Gelbe Tage
Jeder Tag ist so wie der davor. Nur etwas anders. Ähnlich verschieden. Gleich, aber nicht ganz. Und ich wache jeden Tag auf. Nicht genau wie am Tag davor. Aber fast. Die selben Ängste, Zweifel. Gedanken, die die Nacht überdauern. Am nächsten Tag sind sie immer noch da. Jeden Tag wache ich auf. Neu. Aber alt. Wie davor. Doch nicht ganz.
Ich wache auf. Am selben, alten Platz, im selben, alten Bett. Die Zeit vergeht. Tage, Wochen. Veränderungen? Nein. Die Zeit vergeht und doch vergeht sie nicht.
Jeder Tag ist Blau. Blau oder Grau. Aber nicht gelb, verstehst du was ich meine?
Altes Leben, im alten Land. Ich suche mich. Mich aber neu.

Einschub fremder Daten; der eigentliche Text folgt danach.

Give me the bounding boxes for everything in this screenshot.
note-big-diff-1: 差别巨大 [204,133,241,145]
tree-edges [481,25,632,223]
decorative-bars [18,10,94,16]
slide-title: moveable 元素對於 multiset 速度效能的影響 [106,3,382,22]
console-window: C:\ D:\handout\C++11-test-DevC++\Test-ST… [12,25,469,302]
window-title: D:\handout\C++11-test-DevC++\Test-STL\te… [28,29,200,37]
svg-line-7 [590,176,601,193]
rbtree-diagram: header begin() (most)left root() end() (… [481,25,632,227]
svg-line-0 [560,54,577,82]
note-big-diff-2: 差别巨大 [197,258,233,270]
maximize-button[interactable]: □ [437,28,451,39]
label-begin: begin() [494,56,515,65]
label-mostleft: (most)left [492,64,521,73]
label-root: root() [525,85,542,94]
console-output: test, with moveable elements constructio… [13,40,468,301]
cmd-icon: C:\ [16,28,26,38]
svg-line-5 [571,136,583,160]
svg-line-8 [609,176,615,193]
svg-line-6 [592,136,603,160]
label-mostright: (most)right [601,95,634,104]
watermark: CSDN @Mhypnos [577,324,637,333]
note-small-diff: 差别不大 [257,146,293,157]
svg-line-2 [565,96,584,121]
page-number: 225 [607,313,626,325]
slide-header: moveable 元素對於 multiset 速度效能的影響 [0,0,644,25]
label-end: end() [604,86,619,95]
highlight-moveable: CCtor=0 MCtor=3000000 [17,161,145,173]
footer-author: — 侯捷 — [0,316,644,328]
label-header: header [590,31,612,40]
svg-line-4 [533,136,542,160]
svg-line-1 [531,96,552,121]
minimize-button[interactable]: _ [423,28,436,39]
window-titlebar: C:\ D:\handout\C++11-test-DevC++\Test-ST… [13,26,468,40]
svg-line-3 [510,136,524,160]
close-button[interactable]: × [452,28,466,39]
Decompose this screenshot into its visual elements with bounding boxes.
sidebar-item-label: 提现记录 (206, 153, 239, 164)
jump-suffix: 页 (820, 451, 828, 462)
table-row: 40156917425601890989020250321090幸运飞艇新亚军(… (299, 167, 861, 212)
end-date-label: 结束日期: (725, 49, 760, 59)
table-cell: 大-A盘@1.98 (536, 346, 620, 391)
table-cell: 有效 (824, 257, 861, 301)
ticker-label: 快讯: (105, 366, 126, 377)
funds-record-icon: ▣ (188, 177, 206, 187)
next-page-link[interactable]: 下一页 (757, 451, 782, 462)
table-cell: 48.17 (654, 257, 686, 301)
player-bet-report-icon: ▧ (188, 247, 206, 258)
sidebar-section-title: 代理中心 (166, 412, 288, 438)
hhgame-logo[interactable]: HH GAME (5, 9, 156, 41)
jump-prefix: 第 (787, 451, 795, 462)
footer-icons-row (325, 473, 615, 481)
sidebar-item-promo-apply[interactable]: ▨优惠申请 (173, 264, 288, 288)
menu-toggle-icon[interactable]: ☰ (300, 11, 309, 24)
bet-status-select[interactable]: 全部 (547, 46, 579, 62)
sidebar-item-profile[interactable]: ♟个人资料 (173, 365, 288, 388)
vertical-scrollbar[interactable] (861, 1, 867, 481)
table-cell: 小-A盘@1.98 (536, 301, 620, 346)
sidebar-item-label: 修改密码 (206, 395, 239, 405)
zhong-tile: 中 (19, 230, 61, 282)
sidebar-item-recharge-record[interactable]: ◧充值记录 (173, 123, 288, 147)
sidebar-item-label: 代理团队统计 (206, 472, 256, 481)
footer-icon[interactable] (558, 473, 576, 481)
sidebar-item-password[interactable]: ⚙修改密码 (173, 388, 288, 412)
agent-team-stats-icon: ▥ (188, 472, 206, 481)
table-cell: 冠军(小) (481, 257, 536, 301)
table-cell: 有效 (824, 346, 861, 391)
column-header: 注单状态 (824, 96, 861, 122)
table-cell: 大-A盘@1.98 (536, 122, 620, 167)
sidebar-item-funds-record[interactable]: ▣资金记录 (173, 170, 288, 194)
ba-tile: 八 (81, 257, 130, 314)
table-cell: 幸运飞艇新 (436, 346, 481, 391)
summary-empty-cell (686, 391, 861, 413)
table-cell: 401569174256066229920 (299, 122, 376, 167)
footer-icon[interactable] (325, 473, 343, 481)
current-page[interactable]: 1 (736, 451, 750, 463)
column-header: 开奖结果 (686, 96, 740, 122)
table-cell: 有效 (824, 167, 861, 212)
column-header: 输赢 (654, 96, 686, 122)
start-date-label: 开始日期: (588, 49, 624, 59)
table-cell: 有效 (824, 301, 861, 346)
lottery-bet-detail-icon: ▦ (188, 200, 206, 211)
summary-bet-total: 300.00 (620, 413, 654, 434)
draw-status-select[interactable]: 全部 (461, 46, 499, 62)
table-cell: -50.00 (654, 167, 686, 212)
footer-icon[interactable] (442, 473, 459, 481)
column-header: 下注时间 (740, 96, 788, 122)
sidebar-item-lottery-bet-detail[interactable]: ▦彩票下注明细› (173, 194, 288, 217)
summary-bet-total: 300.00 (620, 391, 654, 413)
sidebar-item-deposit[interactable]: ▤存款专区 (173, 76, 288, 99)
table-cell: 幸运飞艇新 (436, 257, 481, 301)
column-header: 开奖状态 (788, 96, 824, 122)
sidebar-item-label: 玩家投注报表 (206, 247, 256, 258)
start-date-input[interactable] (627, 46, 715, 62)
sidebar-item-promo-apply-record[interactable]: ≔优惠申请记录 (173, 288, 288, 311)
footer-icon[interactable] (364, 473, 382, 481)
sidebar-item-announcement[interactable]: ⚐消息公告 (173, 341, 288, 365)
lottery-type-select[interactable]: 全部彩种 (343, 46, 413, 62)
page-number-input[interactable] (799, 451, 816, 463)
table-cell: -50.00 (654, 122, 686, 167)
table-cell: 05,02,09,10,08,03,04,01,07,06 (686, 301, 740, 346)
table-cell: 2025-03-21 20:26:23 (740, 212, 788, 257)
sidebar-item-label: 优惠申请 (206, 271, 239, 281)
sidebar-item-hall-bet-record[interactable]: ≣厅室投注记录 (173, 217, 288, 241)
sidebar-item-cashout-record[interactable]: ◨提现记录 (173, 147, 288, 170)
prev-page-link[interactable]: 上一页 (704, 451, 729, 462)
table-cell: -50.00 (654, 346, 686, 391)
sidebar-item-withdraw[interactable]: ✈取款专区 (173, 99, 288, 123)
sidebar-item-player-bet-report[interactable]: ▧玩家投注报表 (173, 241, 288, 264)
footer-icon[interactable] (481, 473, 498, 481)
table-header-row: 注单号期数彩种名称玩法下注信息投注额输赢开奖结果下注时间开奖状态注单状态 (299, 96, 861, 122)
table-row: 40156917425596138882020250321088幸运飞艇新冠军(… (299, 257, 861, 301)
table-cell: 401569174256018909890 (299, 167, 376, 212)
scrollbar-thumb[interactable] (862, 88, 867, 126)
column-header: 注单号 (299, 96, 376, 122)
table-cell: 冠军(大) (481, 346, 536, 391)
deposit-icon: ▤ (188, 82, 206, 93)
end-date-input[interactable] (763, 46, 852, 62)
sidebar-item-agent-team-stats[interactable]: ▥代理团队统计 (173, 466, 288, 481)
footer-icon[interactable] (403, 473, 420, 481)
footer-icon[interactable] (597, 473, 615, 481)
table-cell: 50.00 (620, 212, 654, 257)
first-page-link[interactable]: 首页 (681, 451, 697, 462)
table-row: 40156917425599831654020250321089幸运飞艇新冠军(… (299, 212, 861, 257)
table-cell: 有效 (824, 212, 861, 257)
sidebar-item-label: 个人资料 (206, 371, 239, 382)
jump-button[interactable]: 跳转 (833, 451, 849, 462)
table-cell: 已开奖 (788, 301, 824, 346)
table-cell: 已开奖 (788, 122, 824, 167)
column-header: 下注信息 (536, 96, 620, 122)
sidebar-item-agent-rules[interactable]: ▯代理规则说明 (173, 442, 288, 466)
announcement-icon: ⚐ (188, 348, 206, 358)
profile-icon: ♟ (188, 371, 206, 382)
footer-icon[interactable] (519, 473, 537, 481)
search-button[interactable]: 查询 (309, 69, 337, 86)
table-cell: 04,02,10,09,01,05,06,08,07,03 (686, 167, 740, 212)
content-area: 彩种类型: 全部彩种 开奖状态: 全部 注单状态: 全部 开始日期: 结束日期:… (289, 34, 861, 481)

Aber wie soll ich mich finden? Dieses neue Ich? Wie soll ich mich finden, wenn alles um mich herum das gleiche Alte ist? Die alten Ängste, Zweifel. Die alten Gedanken. Die, die die Nacht überdauern. Die am nächsten Morgen immer noch da sind. Am alten Platz, im alten Bett. Altes Leben, im alten Land. Ich habe das Gefühl, dass nicht nur die Tage grau und blau sind. Auch ich bin es. All meine Gedanken. Grau und blau.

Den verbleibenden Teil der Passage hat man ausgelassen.